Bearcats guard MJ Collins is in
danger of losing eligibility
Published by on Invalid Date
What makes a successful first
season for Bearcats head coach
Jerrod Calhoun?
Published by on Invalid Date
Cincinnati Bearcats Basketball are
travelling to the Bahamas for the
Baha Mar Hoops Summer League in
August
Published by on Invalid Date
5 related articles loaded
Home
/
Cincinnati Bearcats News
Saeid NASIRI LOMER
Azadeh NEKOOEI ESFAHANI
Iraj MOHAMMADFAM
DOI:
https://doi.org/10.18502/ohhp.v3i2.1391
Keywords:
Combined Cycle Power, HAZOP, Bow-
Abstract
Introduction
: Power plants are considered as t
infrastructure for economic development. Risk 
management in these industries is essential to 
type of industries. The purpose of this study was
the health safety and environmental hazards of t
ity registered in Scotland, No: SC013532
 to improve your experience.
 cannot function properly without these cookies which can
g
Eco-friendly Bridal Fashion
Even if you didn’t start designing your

-------

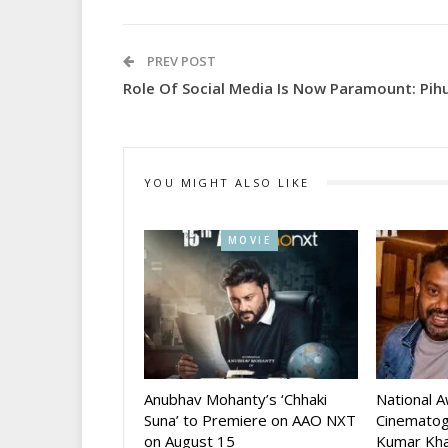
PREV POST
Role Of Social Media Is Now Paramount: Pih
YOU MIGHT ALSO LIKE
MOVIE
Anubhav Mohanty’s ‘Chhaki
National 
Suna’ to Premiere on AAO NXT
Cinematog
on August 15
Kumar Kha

-------

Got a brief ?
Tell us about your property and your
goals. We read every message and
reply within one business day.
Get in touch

-------

• [Exercise objective]
From the data, collect all lines where the string "industries" appears.

• [Response to this exercise]
management in these industries is essential to 
type of industries. The purpose of this study was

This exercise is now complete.